Thursday, 12 July 2018

Some thoughts on soft power rankings

Growing up in the 1970s and 1980s, I was obsessed, like so many other young people at that time, with the music charts. Every Sunday afternoon we would listen to Radio 1 to know which artists were climbing the charts, who were falling and, most importantly, who was Number One that week.

I am reminded of my preoccupation with the music charts as Portland publishes its latest Soft Power 30 report. This is an attempt to rank countries according to their alleged soft power resources and capacity with much celebration - especially within the British Council -  that the UK is Number 1.

What does this mean? Well, very little. It is a beauty contest approach to soft power that focuses overwhelmingly on cultural and educational outputs, encourages governmental and non-governmental actors and institutions to obsess over the perception of their activities, promotes the false idea that generating soft power can be strategised, and is a distraction from engaging in policy initiatives that will genuinely make a difference at home and abroad, rather than simply alter one's place in the rankings.

The bottom line is simple: Do the right thing because it is the right thing to do, not because it may generate more soft power or increase the number of tourists or students to our shores. Getting the right policy right is absolutely essential, which means not accepting the question that rankings encourage: 'How can we get them to like us more?'  The generation of soft power is a by-product of how governments behave, not an end in itself. It is a resource not an instrument.  Governments can only strategise how to govern; they cannot strategise how to generate more soft power, only give the public and cultural diplomacy instruments the authority and resources to do a better job of communicating it. As I have argued before, if you feel you need to have a soft power strategy, it means you don't have any. Reading such surveys is like holding up a mirror and letting countries see in its reflection what they want to see - a positive or less than positive image of one's image: But so what?

Rankings also encourage users to question the inclusion or exclusion of particular countries. The 2018 Soft Power 30, for example, does not include Taiwan, even though it is a functioning democracy that practices and promotes liberal-democratic values and has enormous cultural capacity (a metric that rankings particularly relish). If we insist on measuring soft power, then Taiwan should be almost at the top - if not at the very top - among countries in Asia. Taiwan does the right thing because it is the right thing to do, especially in terms of aid and humanitarian assistance to its neighbours. It is the first in Asia to legalise same sex marriage. What other measures of soft power do we need to include Taiwan in such rankings?  

The UK government and other institutions engaged in global outreach - especially the British Council who seem to commission these soft power reports and surveys on a regular basis - would do well to avoid such rankings and sidestep any drive towards seeing the UK in a soft power race or competition with any other international actor. It isn't. Rankings do not and cannot measure in a qualitative way what is truly valuable: the actual response of target audiences to the UK's soft power capacity, and  how such audiences change their opinions or behaviour in relation to their engagement with the UK (ie. focus more on 'power').

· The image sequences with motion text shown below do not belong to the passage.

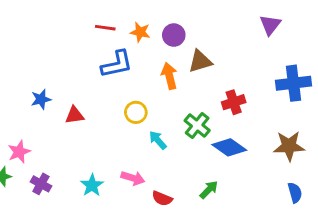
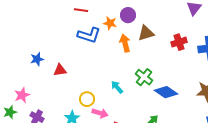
orange star: (140, 32) -> (110, 23), moved
blue L-shape: (117, 64) -> (89, 35), turned 30
red cross: (234, 102) -> (179, 42), moved
yellow circle: (136, 112) -> (87, 99), moved

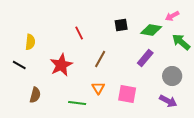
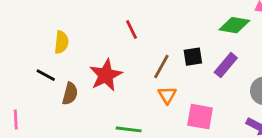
black square: (121, 25) -> (193, 57), moved
orange triangle: (98, 88) -> (167, 95), moved
brown semicircle: (35, 95) -> (70, 94), moved

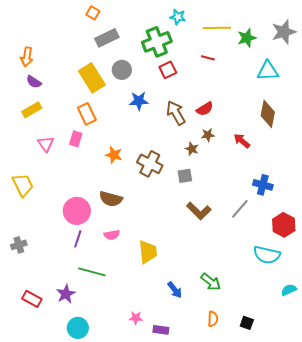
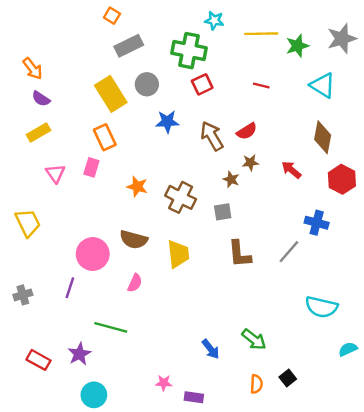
green cross: (157, 42) -> (189, 51), turned 32
orange arrow: (27, 57) -> (33, 69), turned -48
red line: (208, 58) -> (261, 85), moved
cyan triangle: (268, 71) -> (323, 85), turned 35
brown L-shape: (199, 211) -> (240, 254), turned 40
red hexagon: (284, 225) -> (342, 179), moved
pink semicircle: (112, 235) -> (135, 283), turned -56
purple line: (78, 239) -> (70, 288), moved
yellow trapezoid: (148, 252) -> (178, 254), moved
black square: (247, 323) -> (288, 378), moved, turned 32

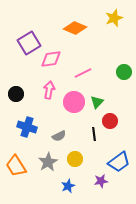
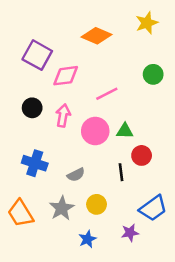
purple square: (29, 43) -> (37, 55), turned -30
green circle: (124, 72) -> (153, 74), moved
black circle: (16, 94) -> (32, 108), moved
green triangle: (97, 102) -> (125, 131), turned 48

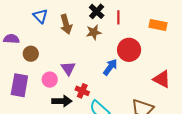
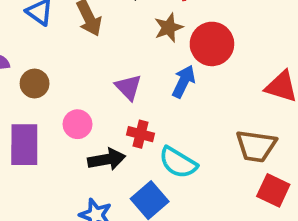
brown star: (94, 32) -> (169, 28), moved
purple triangle: (68, 68) -> (128, 87), moved

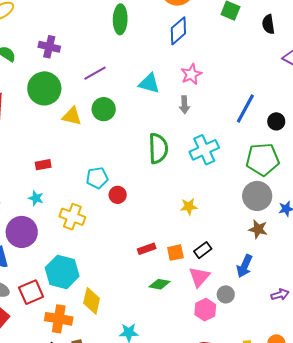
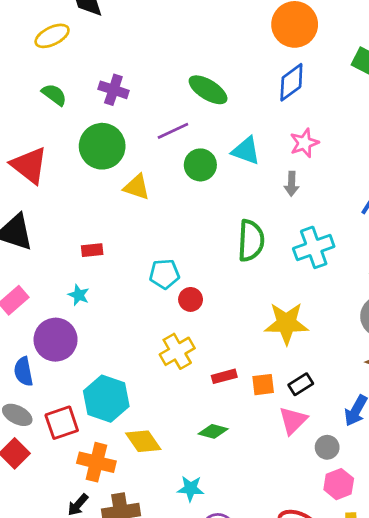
green ellipse: (120, 19) -> (208, 90), moved, turned -64
green circle: (104, 109) -> (200, 165), moved
yellow star: (189, 207) -> (286, 323), size x1.8
yellow cross: (72, 217) -> (177, 351), moved, turned 35
green diamond: (159, 284) -> (213, 431), moved
yellow diamond: (92, 301) -> (143, 441), turned -52
pink hexagon: (205, 310) -> (339, 484), moved

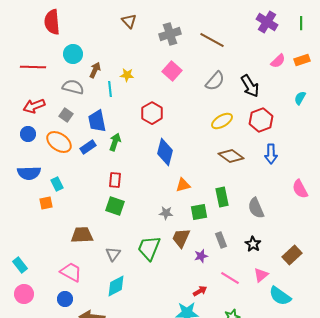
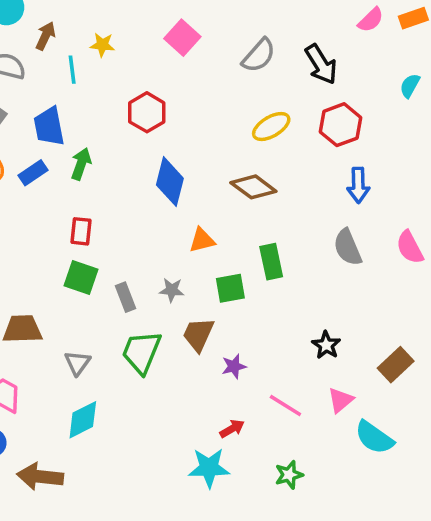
brown diamond: (231, 156) -> (253, 187), moved
gray semicircle: (256, 208) -> (348, 247), moved
gray rectangle: (221, 240) -> (125, 297), moved

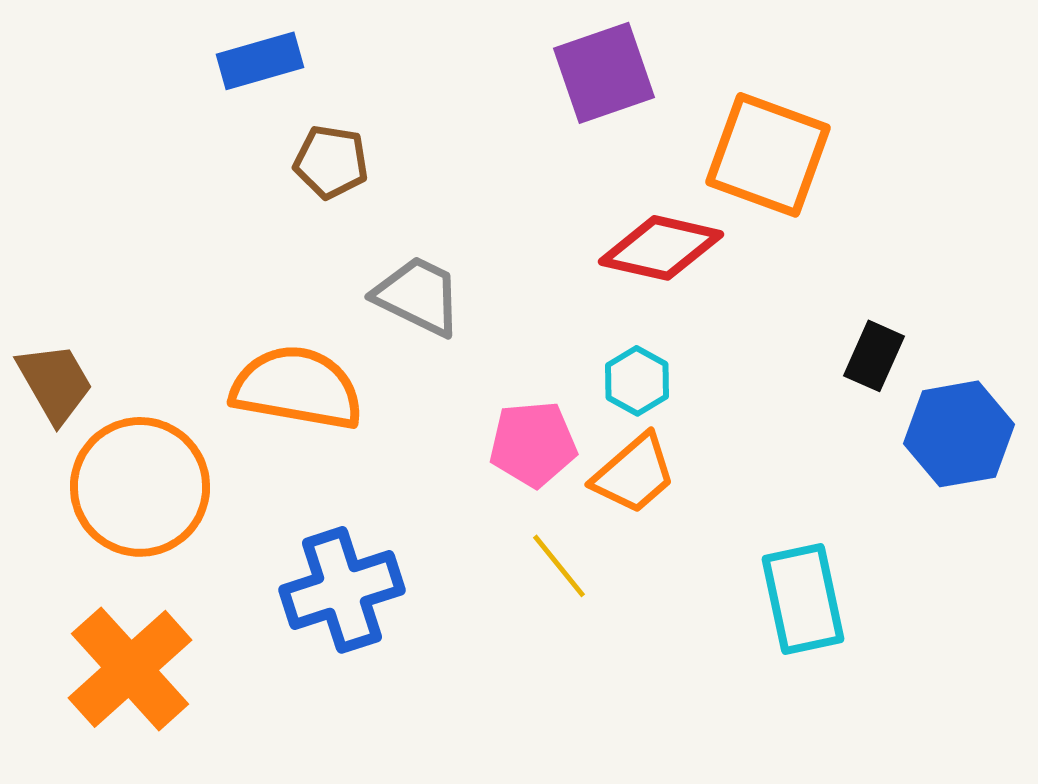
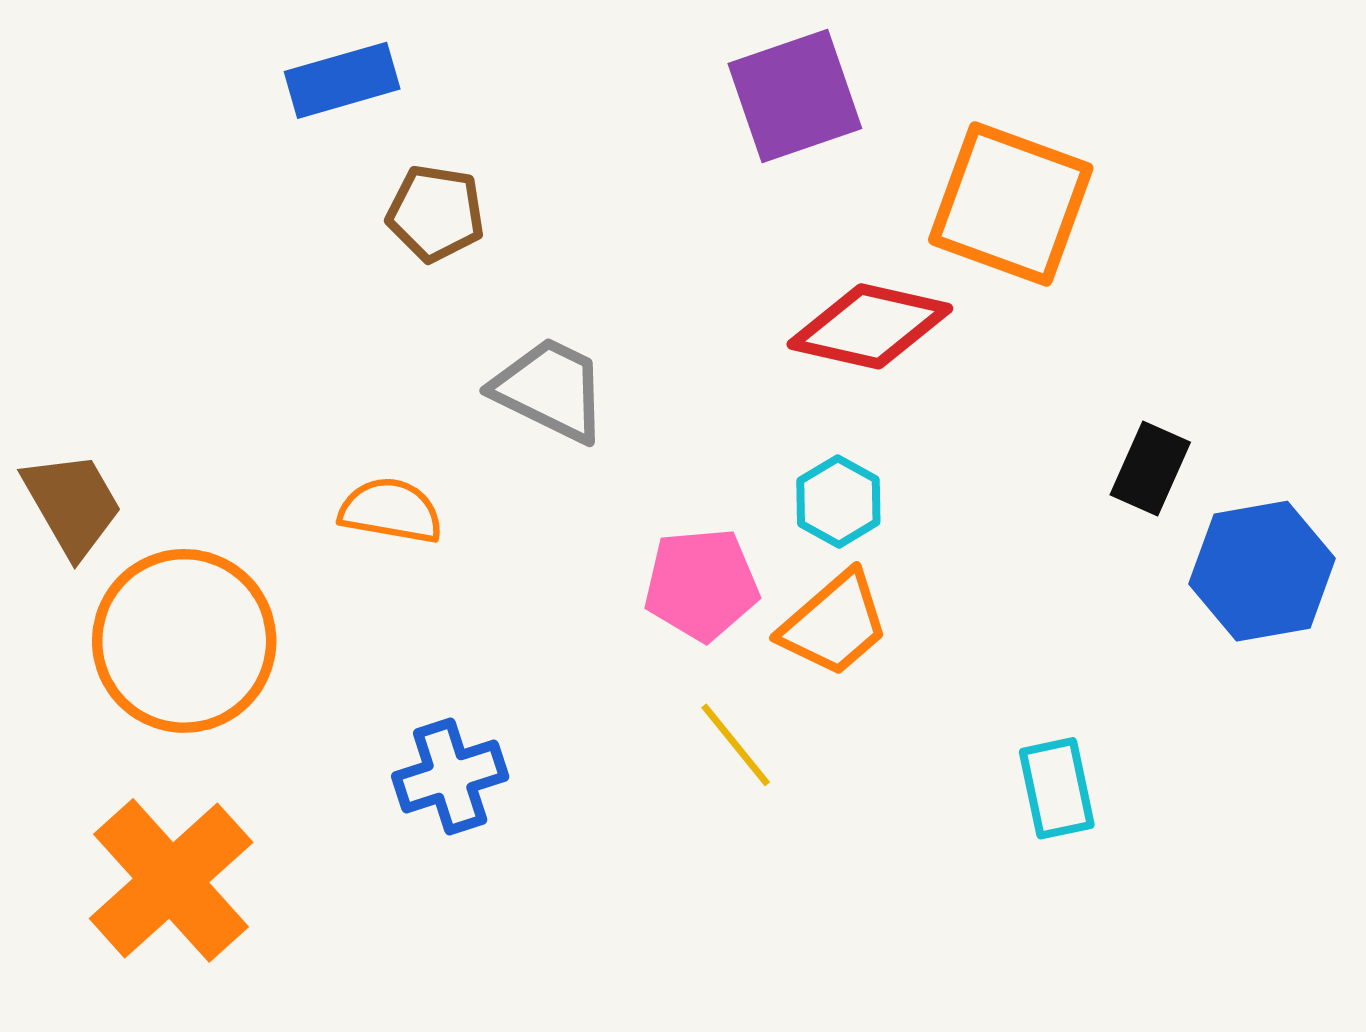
orange semicircle: (297, 388) -> (391, 511), size x0.6
blue cross: (342, 590) -> (450, 776), size x0.7
cyan rectangle: (803, 599) -> (1057, 788), size x0.7

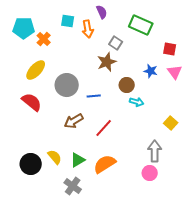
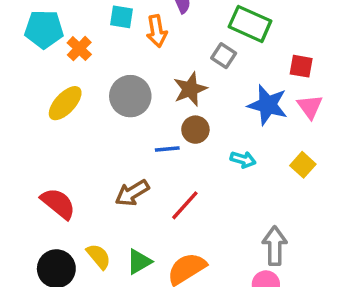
gray square: (116, 43) -> (224, 56), moved
blue star: (151, 71) -> (268, 105), size x1.6
gray circle: (67, 85) -> (130, 96), moved
brown circle: (127, 85) -> (195, 130), moved
red semicircle: (32, 102) -> (58, 204), moved
yellow square: (171, 123) -> (303, 165), moved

In his 2009 book subtitled Adventures in British Democracy, Patrick Hannan reported on a decision to 'restore free NHS care to failed asylum seekers in Wales' in 2008. He concluded, 'The message is clear: we are good people'. The image is not constructed; it is a consequence of behaviour and the principles we maintain.

Soft power derives from the 'power of example' and 'doing the right thing because it is the right thing to do', not because we are in a race to be Number One in the charts.      

References

Patrick Hannan (2009), A Useful Fiction: Adventures in British Democracy (Bridgend: Seren), p.130.